MUMBAI: So the slugfest on the pricing of digital television in India is entering the next round. And, it is Star India now that has approached the Supreme Court and filed a caveat with it on the Telecom Regulatory Authority of India’s (TRAI) tariff regulations and more specifically on the 15 per cent discount issue.
According to sources, TRAI too had filed earlier a caveat at the apex court. A caveat is a notice given by a person or an organisation, informing the court that another person/company may file a suit or application against him/them and that the court must give the caveator – person/company filing the caveat - a fair hearing before deciding any matter brought before it in the relevant case.
Last week, the third judge of the Madras High Court had upheld the regulator TRAI’s order on channel tariffs and dismissed the petitioners’ (Star India and Vijay TV) plea that pricing of content is not under the jurisdiction of the TRAI.
Even as the high court upheld all the proposed regulations, it disallowed one that puts a cap of 15 per cent on the discount that can be offered by broadcasters or TV channels to distributors on the maximum retail price.

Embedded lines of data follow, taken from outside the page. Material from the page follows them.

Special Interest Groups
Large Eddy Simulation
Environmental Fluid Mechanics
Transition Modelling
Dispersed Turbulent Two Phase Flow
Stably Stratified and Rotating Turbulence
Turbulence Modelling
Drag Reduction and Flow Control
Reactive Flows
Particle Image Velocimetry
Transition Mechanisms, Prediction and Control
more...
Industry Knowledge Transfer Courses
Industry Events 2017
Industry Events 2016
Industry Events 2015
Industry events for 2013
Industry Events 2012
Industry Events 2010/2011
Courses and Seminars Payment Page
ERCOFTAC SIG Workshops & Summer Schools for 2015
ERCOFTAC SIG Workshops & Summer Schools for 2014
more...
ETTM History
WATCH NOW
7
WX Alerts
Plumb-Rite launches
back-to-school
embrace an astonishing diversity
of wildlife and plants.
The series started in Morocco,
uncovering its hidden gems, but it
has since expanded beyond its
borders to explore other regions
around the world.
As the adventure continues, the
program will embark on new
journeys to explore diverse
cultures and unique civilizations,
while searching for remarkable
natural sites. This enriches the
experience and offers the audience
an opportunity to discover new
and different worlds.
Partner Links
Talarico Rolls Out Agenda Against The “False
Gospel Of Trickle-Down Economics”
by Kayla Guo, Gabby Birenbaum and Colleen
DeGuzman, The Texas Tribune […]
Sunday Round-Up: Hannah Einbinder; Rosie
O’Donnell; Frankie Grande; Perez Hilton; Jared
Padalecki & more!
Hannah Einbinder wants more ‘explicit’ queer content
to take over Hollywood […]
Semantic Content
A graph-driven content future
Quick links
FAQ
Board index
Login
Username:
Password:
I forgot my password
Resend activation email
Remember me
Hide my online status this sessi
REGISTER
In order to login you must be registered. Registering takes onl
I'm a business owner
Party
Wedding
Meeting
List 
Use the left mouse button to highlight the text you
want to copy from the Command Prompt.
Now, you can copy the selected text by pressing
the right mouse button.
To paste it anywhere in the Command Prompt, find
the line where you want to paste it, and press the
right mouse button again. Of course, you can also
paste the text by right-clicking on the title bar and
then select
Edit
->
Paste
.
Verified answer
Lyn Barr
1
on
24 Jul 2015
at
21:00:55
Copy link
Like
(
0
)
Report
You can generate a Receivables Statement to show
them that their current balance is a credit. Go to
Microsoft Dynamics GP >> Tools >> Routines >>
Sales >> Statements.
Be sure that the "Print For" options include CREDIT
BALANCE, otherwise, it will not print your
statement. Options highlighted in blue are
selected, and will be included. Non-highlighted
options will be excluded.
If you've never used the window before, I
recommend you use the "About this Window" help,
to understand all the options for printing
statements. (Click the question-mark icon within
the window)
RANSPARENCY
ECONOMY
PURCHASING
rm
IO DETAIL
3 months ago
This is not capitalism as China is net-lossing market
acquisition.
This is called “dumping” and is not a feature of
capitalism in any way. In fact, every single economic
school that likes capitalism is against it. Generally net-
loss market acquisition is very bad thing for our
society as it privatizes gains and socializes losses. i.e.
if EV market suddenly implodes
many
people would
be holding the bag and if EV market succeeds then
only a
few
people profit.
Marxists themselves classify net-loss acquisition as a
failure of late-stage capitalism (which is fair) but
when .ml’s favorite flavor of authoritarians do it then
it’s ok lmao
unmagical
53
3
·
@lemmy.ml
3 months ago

Another observation of the high court relating to broadcast re-transmission rights or BRR too hasn’t gone down too well with the petitioners and that could be an issue too behind an appeal at the Supreme Court. Though, it is still not clear whether the petitioners or respondent would appeal the Chennai court order.
Meanwhile a similar case is pending against the TRAI in the Delhi High Court. It involves Bharti Airtel Telemedia, Tata Sky and Discovery Communication India, which had filed petitions against the tariff order in 2017. The TRAI had then informed the court that the issues raised in the petitions were the subject matter of two writ petitions already filed in the Madras High Court and requested that it may await the outcome of those proceedings.

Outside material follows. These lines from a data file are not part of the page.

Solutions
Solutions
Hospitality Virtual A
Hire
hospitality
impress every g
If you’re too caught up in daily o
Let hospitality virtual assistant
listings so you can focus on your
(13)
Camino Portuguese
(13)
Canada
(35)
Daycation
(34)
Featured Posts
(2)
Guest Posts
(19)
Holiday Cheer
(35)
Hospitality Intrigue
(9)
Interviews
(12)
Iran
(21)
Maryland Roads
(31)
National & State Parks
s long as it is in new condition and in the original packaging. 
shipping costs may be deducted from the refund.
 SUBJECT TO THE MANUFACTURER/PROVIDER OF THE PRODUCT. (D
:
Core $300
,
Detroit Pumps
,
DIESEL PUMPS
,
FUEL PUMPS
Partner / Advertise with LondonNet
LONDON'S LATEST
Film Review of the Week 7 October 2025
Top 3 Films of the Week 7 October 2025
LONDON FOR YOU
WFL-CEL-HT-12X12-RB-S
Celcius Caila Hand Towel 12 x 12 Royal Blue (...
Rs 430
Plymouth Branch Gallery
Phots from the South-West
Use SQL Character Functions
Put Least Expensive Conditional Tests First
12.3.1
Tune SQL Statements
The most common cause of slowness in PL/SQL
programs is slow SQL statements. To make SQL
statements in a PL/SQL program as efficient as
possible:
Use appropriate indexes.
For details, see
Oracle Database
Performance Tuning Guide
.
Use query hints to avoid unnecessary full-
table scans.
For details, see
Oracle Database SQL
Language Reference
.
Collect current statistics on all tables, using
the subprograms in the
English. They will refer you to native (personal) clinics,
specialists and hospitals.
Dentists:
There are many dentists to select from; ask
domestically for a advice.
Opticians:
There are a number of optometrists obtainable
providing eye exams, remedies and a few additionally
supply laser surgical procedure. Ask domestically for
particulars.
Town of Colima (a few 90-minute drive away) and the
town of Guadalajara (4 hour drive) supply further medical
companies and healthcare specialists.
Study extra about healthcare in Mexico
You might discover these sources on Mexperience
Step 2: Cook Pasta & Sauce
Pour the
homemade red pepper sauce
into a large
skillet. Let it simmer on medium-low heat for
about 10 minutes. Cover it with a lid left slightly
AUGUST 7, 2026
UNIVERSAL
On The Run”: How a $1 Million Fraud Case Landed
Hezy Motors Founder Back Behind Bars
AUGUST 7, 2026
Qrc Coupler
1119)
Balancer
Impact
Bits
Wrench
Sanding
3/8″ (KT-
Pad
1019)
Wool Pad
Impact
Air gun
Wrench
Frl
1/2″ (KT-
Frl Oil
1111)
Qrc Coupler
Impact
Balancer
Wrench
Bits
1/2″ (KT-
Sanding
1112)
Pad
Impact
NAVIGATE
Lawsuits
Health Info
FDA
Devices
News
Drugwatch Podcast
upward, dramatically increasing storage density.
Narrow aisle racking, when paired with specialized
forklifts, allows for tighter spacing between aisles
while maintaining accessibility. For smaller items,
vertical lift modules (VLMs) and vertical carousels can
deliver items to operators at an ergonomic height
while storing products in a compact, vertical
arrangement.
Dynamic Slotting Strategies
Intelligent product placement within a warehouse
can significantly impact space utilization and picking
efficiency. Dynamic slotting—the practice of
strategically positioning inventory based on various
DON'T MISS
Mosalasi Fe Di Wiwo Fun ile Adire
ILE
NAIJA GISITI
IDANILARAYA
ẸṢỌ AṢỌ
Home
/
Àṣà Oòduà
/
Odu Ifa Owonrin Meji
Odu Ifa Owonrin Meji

The Delhi high court had accepted the request but had directed TRAI that it should inform it and the petitioners about the judgment before effectuating the orders. Additionally, earlier the Supreme Court too had ordered the maintenance of status quo as far as the pricing regulations were concerned.
The Madras HC has suspended its decision for two weeks to give time to parties involved to appeal to a higher court or seek further clarifications from it.